WHAT IS EXPECTED:
Copy out each line of the listing below where the string "work" appears.

DATA PROVIDED:
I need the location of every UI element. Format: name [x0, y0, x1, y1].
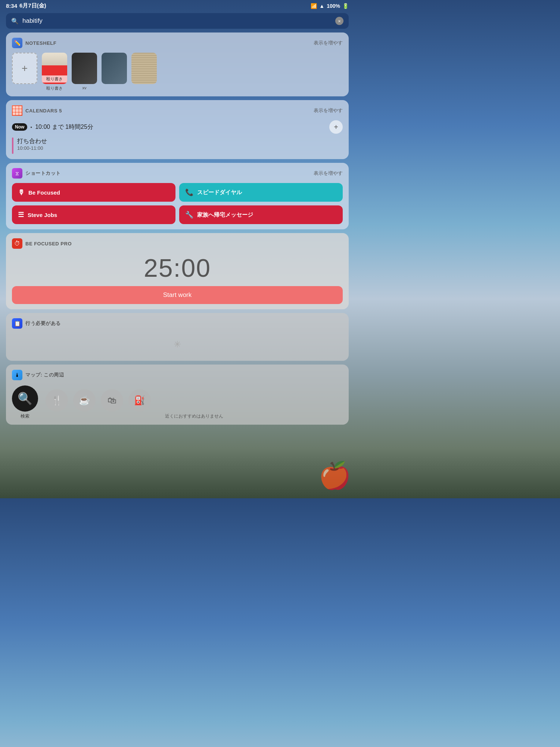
- calendars-widget: CALENDARS 5 表示を増やす Now ● 10:00 まで 1時間25分…: [6, 100, 349, 159]
- maps-category-icons: 🍴 ☕ 🛍 ⛽: [46, 389, 343, 412]
- status-left: 8:34 6月7日(金): [6, 2, 46, 9]
- event-details: 打ち合わせ 10:00-11:00: [17, 137, 47, 151]
- maps-cats-col: 🍴 ☕ 🛍 ⛽ 近くにおすすめはありません: [46, 389, 343, 419]
- shortcuts-icon: ⧖: [12, 168, 22, 179]
- maps-cat-food[interactable]: 🍴: [46, 389, 68, 412]
- habitify-header-left: 📋 行う必要がある: [12, 318, 61, 329]
- shortcut-button-4[interactable]: 🔧 家族へ帰宅メッセージ: [179, 205, 343, 224]
- start-work-button[interactable]: Start work: [12, 286, 343, 304]
- shortcut-icon-4: 🔧: [185, 211, 193, 219]
- status-bar: 8:34 6月7日(金) 📶 ▲ 100% 🔋: [0, 0, 355, 11]
- calendar-event: 打ち合わせ 10:00-11:00: [12, 137, 343, 154]
- book-label-1: 殴り書き: [42, 86, 67, 91]
- location-icon: ▲: [319, 3, 324, 9]
- now-badge: Now: [12, 123, 27, 131]
- noteshelf-title: NOTESHELF: [25, 40, 56, 46]
- noteshelf-book-3[interactable]: [102, 53, 127, 84]
- maps-search-label: 検索: [12, 413, 38, 419]
- maps-search-col: 🔍 検索: [12, 385, 38, 419]
- shortcut-label-3: Steve Jobs: [28, 212, 57, 218]
- search-clear-button[interactable]: ×: [335, 17, 343, 25]
- maps-icon: 🌡: [12, 370, 22, 380]
- shortcut-button-2[interactable]: 📞 スピードダイヤル: [179, 183, 343, 202]
- calendar-time-until: 10:00 まで 1時間25分: [35, 123, 93, 131]
- noteshelf-widget: ✏️ NOTESHELF 表示を増やす + 殴り書き 殴り書き xv: [6, 32, 349, 96]
- shortcut-icon-1: 🎙: [18, 189, 25, 196]
- maps-icons-row: 🔍 検索 🍴 ☕ 🛍 ⛽ 近くにおすすめはありません: [12, 385, 343, 419]
- noteshelf-header-left: ✏️ NOTESHELF: [12, 38, 56, 48]
- wifi-icon: 📶: [311, 3, 317, 9]
- noteshelf-icon: ✏️: [12, 38, 22, 48]
- noteshelf-book-1-label: 殴り書き: [42, 75, 67, 83]
- calendars-show-more[interactable]: 表示を増やす: [314, 107, 343, 114]
- calendars-header: CALENDARS 5 表示を増やす: [12, 105, 343, 116]
- noteshelf-book-2[interactable]: [72, 53, 97, 84]
- shortcuts-widget: ⧖ ショートカット 表示を増やす 🎙 Be Focused 📞 スピードダイヤル…: [6, 163, 349, 229]
- befocused-icon: ⏱: [12, 238, 22, 249]
- maps-cat-shopping[interactable]: 🛍: [101, 389, 123, 412]
- dot-separator: ●: [30, 125, 32, 129]
- shortcut-button-1[interactable]: 🎙 Be Focused: [12, 183, 175, 202]
- noteshelf-header: ✏️ NOTESHELF 表示を増やす: [12, 38, 343, 48]
- maps-cat-gas[interactable]: ⛽: [128, 389, 151, 412]
- shortcuts-header: ⧖ ショートカット 表示を増やす: [12, 168, 343, 179]
- event-time: 10:00-11:00: [17, 145, 47, 151]
- shortcut-icon-3: ☰: [18, 211, 24, 219]
- habitify-loading: ✳: [12, 333, 343, 356]
- shortcut-button-3[interactable]: ☰ Steve Jobs: [12, 205, 175, 224]
- habitify-header: 📋 行う必要がある: [12, 318, 343, 329]
- shortcut-label-1: Be Focused: [28, 189, 60, 196]
- noteshelf-books-row: + 殴り書き: [12, 53, 343, 84]
- befocused-widget: ⏱ BE FOCUSED PRO 25:00 Start work: [6, 233, 349, 309]
- time: 8:34: [6, 3, 17, 9]
- calendar-time-row: Now ● 10:00 まで 1時間25分 +: [12, 120, 343, 134]
- maps-header-left: 🌡 マップ: この周辺: [12, 370, 64, 380]
- timer-display: 25:00: [12, 253, 343, 282]
- shortcuts-grid: 🎙 Be Focused 📞 スピードダイヤル ☰ Steve Jobs 🔧 家…: [12, 183, 343, 224]
- maps-header: 🌡 マップ: この周辺: [12, 370, 343, 380]
- calendars-title: CALENDARS 5: [25, 108, 62, 114]
- decorative-apple: 🍎: [318, 460, 351, 491]
- maps-widget: 🌡 マップ: この周辺 🔍 検索 🍴 ☕ 🛍 ⛽ 近くにおすすめはありません: [6, 365, 349, 425]
- shortcuts-title: ショートカット: [25, 170, 61, 177]
- shortcut-icon-2: 📞: [185, 188, 193, 196]
- search-icon: 🔍: [11, 18, 19, 25]
- calendars-icon: [12, 105, 22, 116]
- noteshelf-show-more[interactable]: 表示を増やす: [314, 40, 343, 46]
- shortcut-label-2: スピードダイヤル: [197, 189, 242, 196]
- status-right: 📶 ▲ 100% 🔋: [311, 3, 349, 9]
- calendar-add-button[interactable]: +: [329, 120, 343, 134]
- event-color-bar: [12, 137, 13, 154]
- calendars-header-left: CALENDARS 5: [12, 105, 62, 116]
- search-bar[interactable]: 🔍 habitify ×: [6, 13, 349, 29]
- habitify-icon: 📋: [12, 318, 22, 329]
- befocused-header-left: ⏱ BE FOCUSED PRO: [12, 238, 72, 249]
- shortcut-label-4: 家族へ帰宅メッセージ: [197, 211, 253, 218]
- maps-no-recommend: 近くにおすすめはありません: [46, 413, 343, 419]
- habitify-title: 行う必要がある: [25, 320, 61, 327]
- event-title: 打ち合わせ: [17, 137, 47, 145]
- shortcuts-header-left: ⧖ ショートカット: [12, 168, 61, 179]
- maps-cat-cafe[interactable]: ☕: [73, 389, 96, 412]
- search-input[interactable]: habitify: [22, 17, 332, 25]
- date: 6月7日(金): [19, 2, 46, 9]
- battery-icon: 🔋: [342, 3, 349, 9]
- shortcuts-show-more[interactable]: 表示を増やす: [314, 170, 343, 177]
- noteshelf-book-1[interactable]: 殴り書き: [42, 53, 67, 84]
- noteshelf-add-button[interactable]: +: [12, 53, 37, 84]
- maps-search-icon[interactable]: 🔍: [12, 385, 38, 412]
- befocused-header: ⏱ BE FOCUSED PRO: [12, 238, 343, 249]
- calendar-time-info: Now ● 10:00 まで 1時間25分: [12, 123, 93, 131]
- book-label-2: xv: [72, 86, 97, 91]
- befocused-title: BE FOCUSED PRO: [25, 241, 72, 247]
- noteshelf-book-4[interactable]: [131, 53, 157, 84]
- battery: 100%: [327, 3, 340, 9]
- habitify-widget: 📋 行う必要がある ✳: [6, 313, 349, 361]
- maps-title: マップ: この周辺: [25, 372, 64, 378]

TASK ANSWER:
- start-work-button[interactable]: Start work: [12, 286, 343, 304]
- befocused-widget: ⏱ BE FOCUSED PRO 25:00 Start work: [6, 233, 349, 309]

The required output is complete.